I forgive myself that I have accepted and allowed myself as a mother to not realise that my urge/longing for this child will possibly blind me in my decision whether I should keep my child alive on machines or let it rest in peace knowing the barbaric life it would have.

I forgive myself that I have accepted and allowed myself as a mother to not realise that being the mother of a premature life is having to take care of the life that I manifested through consequences and therefore I need to decide on behalf of my child in the best interest of all whether this child should be saved or aborted.

I forgive myself that I have accepted and allowed myself as a mother to fear to loose my child when it is born under the abortion limit.

I forgive myself that I have accepted and allowed myself as a mother to mentally break down by the thought of loosing my child not being able anymore to decide in the best interest of all.
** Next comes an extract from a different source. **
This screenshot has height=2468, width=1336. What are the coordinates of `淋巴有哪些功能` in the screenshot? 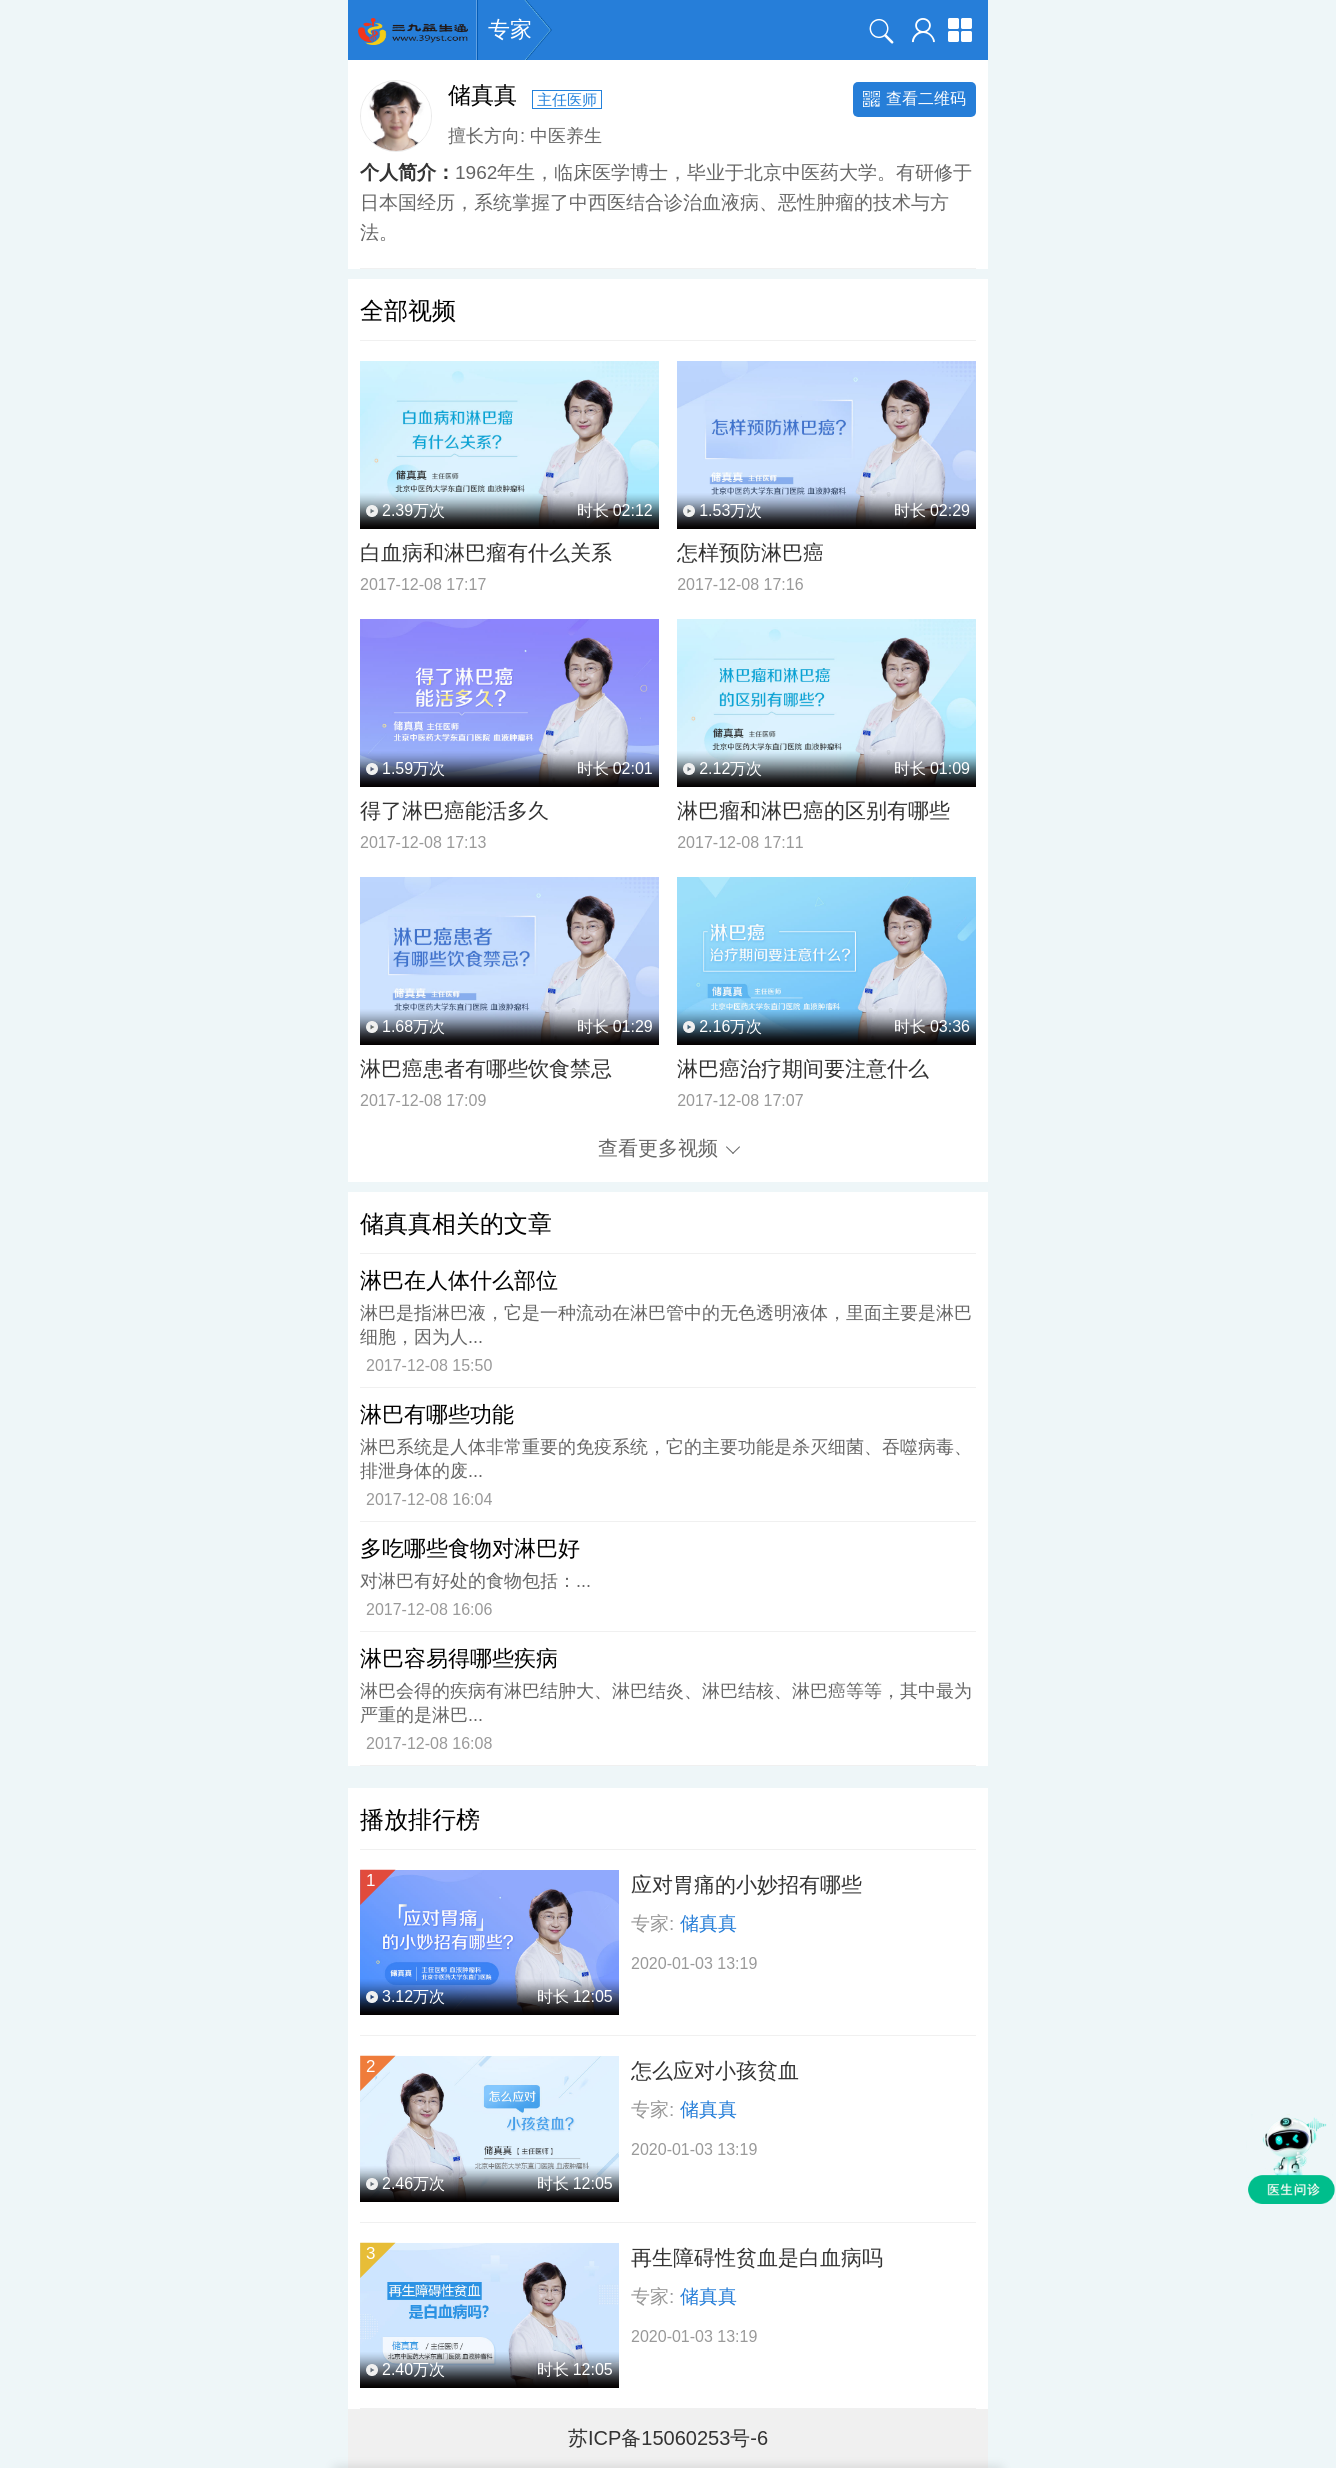 It's located at (437, 1414).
I forgive myself that I have accepted and allowed myself as a mother to not realise that I act from a point of self-interest when I want to keep my premature child fearing to loose that what I determine as mine and will do anything to keep it alive even if it isn't in the best interest of the child.
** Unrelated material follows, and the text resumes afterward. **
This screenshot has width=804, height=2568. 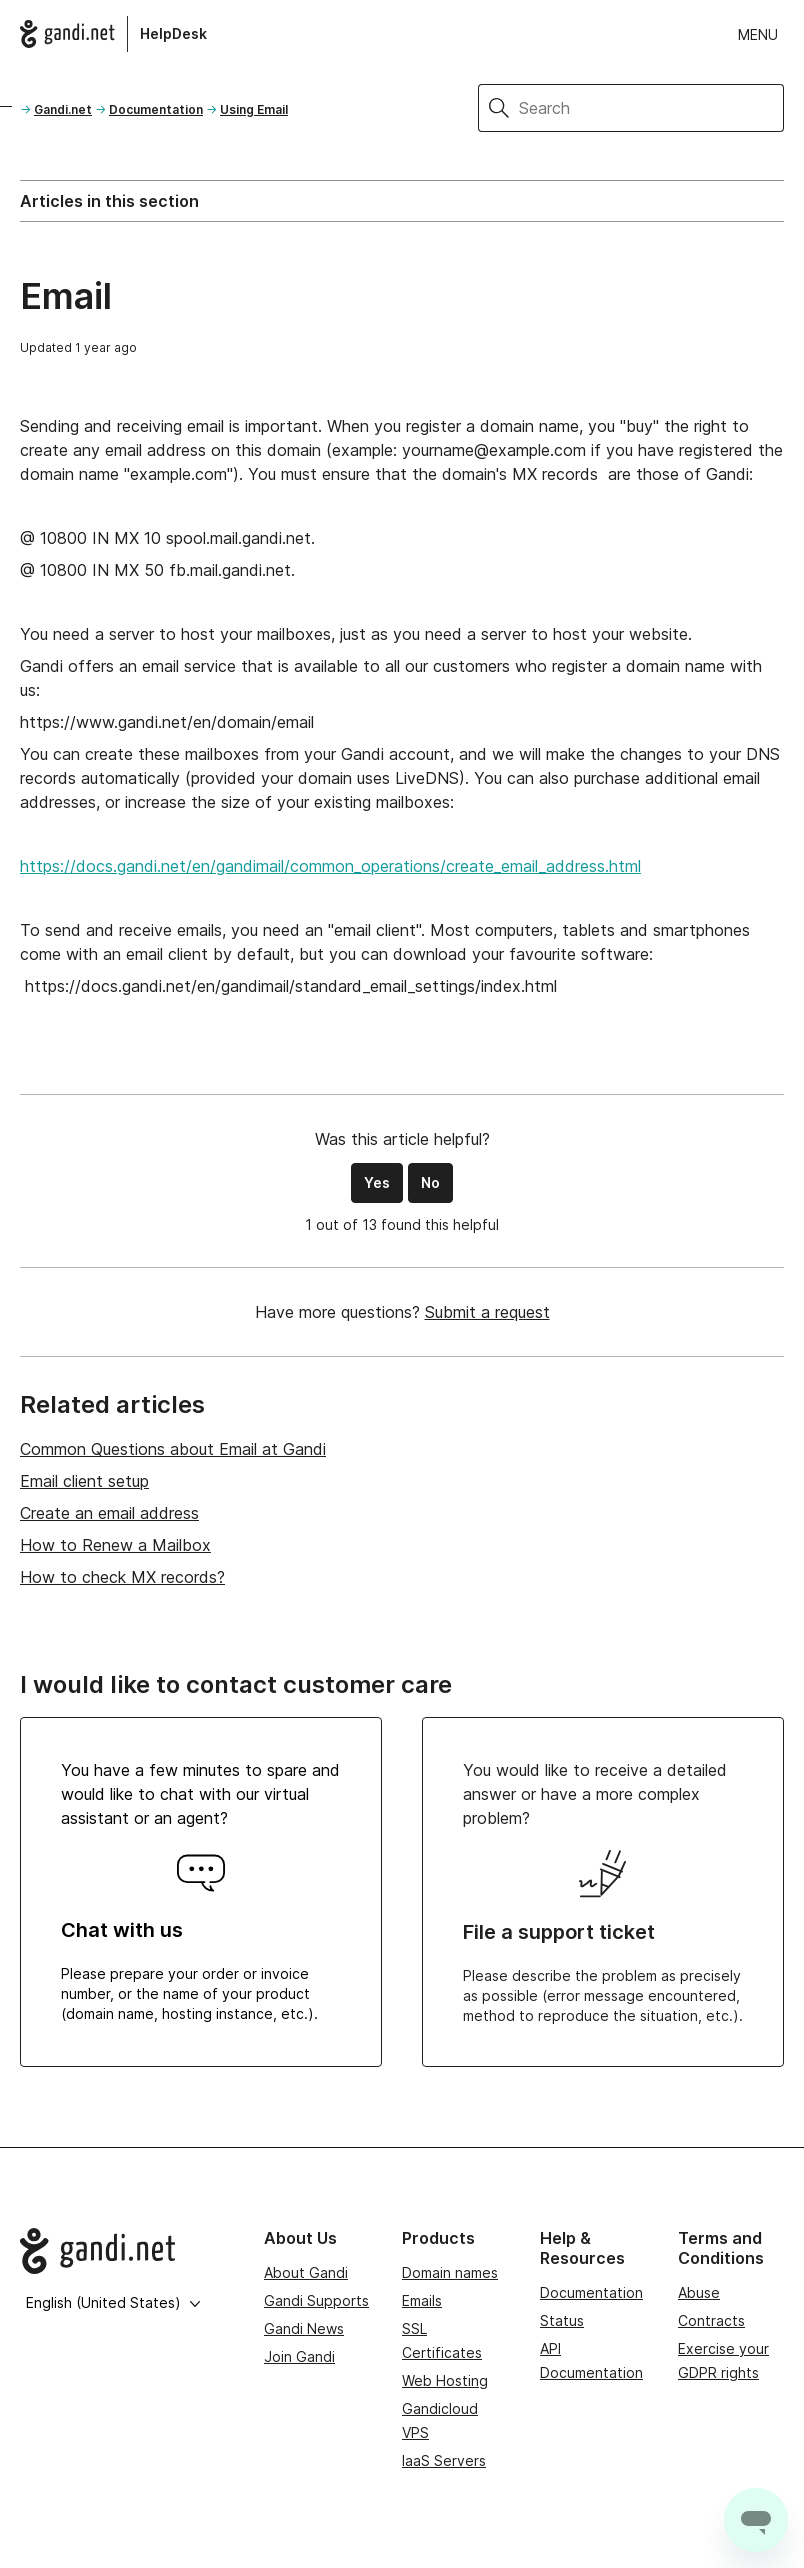 I want to click on Domain names, so click(x=450, y=2272).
I forgive myself that I have accepted and allowed myself as a mother to not realise that my child even when premature, is not my possession, I do not own it, it is Life that I may cherish, teach and learn from.

I forgive myself that I have accepted and allowed myself as a mother to put myself before Life and decide over Life from a point of emotion and feelings, not considering the whole and the consequences that come along with it.

I forgive myself that I have accepted and allowed myself as a mother to not care for Life when it comes to wanting to keep my premature child when I know the life it will have, saying that it will be though but the love for this child will heal it all.

I forgive myself that I have accepted and allowed myself as a mother to not realise that loving a severe disabled child will not be enough to give the child a dignified life.

I forgive myself that I have accepted and allowed myself as a mother to not realise that what is best for me is not automatically best for my premature child.

I commit myself as a mother to see/realise/understand that I'm not the center of my universe and I need to learn how to act in the best interest of all to see /realise /understand that my decisions about my premature child are not to be made from the point of possessing the child and not wanting to loose what is mine.

I commit myself as a mother to care for all Life and therefore make a decision about the life of my premature child that can stand the test of time and provide my child with a dignified life.

I commit myself as a mother to see/realise/understand that the love for my child will not make it's condition go away, which makes my love within that moment self-interested and a veil in order to make a decision in the best interest of all.